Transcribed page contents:

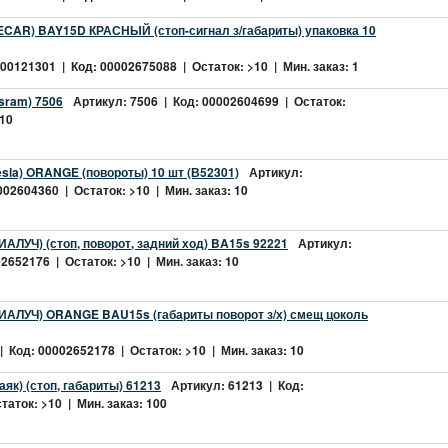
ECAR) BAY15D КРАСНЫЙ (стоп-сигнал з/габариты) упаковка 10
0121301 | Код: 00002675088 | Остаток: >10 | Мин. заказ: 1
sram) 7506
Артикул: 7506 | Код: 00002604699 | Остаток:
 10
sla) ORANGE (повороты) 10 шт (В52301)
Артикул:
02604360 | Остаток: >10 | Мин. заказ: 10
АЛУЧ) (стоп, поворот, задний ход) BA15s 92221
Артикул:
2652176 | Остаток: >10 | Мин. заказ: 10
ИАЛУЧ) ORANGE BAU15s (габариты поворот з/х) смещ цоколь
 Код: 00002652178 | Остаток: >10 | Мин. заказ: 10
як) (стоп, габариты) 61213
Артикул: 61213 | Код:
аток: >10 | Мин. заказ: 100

---

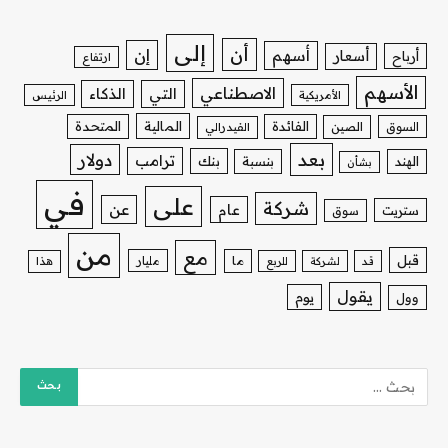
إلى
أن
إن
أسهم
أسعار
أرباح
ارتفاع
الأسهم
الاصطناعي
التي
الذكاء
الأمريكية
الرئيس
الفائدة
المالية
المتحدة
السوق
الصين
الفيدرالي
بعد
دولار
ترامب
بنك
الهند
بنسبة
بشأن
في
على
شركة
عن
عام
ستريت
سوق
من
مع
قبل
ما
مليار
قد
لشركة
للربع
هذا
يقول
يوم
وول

### Exercise prompt
Please go through the data above and copy every line that has the word "Артикул".

### Solution to the problem
Артикул: 7506 | Код: 00002604699 | Остаток:
Артикул:
Артикул:
Артикул: 61213 | Код:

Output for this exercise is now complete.